A practical guide to avoiding the pit
Real-life situation I recently encountered while helping a customer with a deployment:
| symptomatic | cure |
|---|---|
| Return to blank page | Check proxy address for protocol headers (http/https) |
| Frequent timeouts | Switching line areas in the ipipgo console |
| Unstable speed | Enable automatic IP switching, set the interval to 30 seconds. |
Veteran Driver Experience Package
1. collection of large amounts of time, it is recommended to use ipipgo's dynamic residential agent, personally tested daily average of 100,000 requests do not turn over!

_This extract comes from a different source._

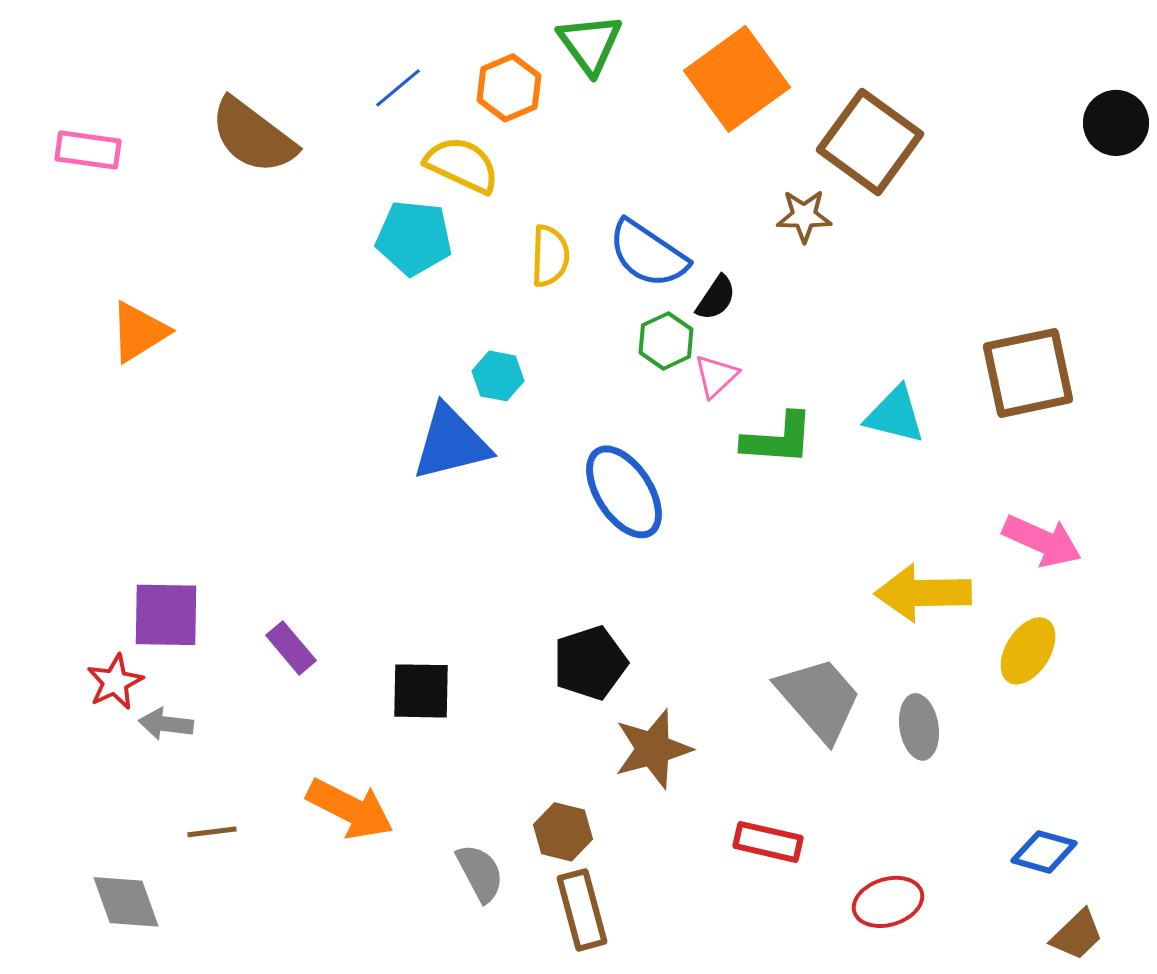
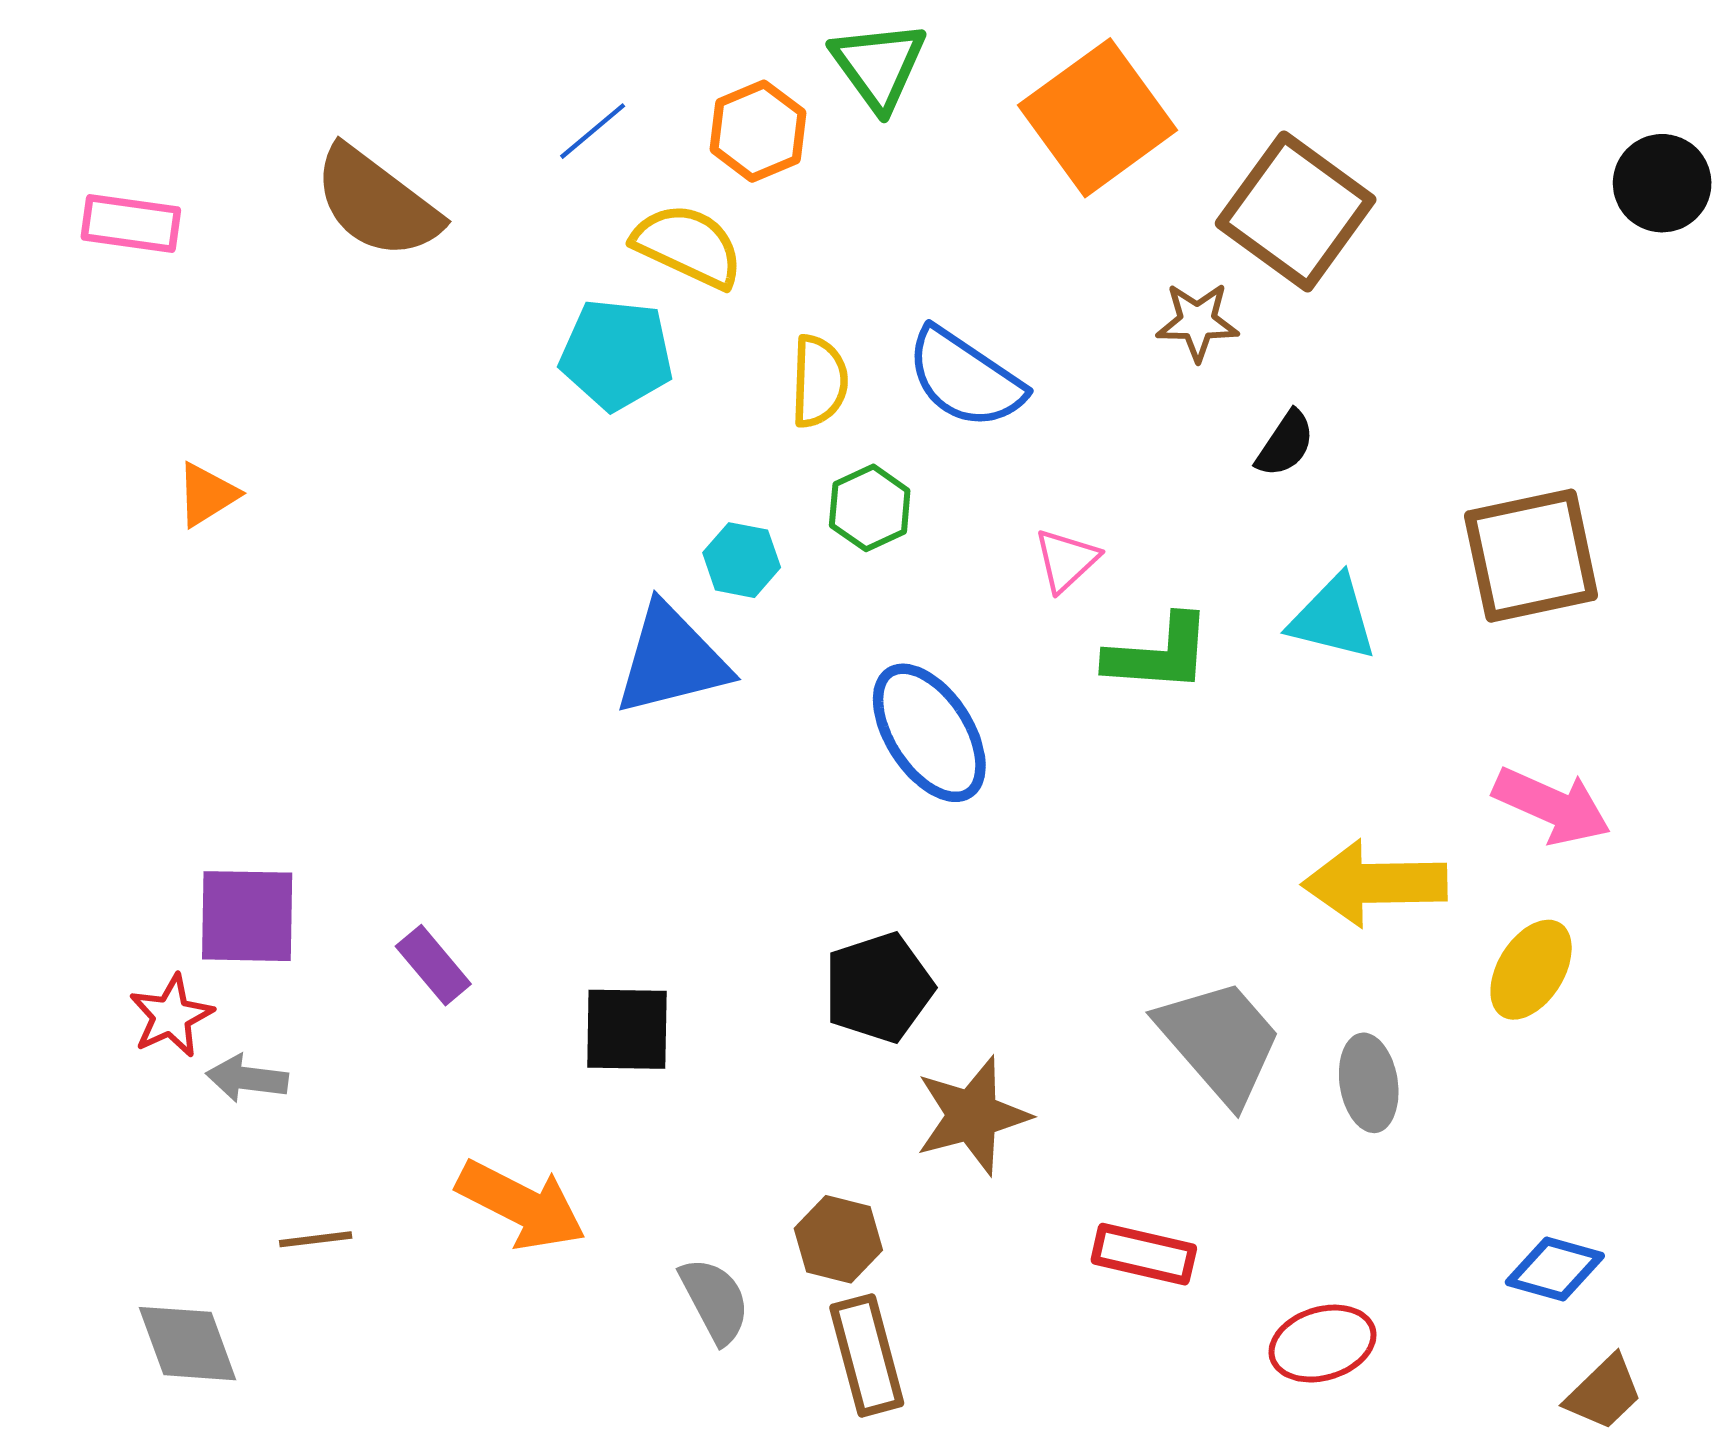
black semicircle: (716, 298) -> (1285, 444), moved
orange triangle: (139, 332) -> (207, 495), size x0.7
green hexagon: (666, 341) -> (870, 508), moved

2. Don't use free agents for important projects, last time someone was greedy for cheap, the result is to collect all the advertising code.
3. Set the User-Agent to disguise the browser, but do not use too popular, easy to be detected
Frequently Asked Questions QA
Q: What should I do if my proxy IP suddenly fails?
A:Enable "Failover" in the background of ipipgo, the system will switch to a new IP in seconds.
Q: How can I tell if a proxy is in effect?
A: add curl_getinfo($ch, CURLINFO_PRIMARY_IP) to the code to see the actual export IPs
Q: How to handle high concurrent acquisition?
A: Use ipipgo's API to dynamically obtain the proxy pool, assign independent IPs to each thread, and remember to control the frequency of requests.
Finally, a lesson in tears: a certain time did not check the availability of the proxy, resulting in the collection of all the wrong data. Later, I found that ipipgo provides online testing tools, and now I run a testing script before each start, which is much more worrying.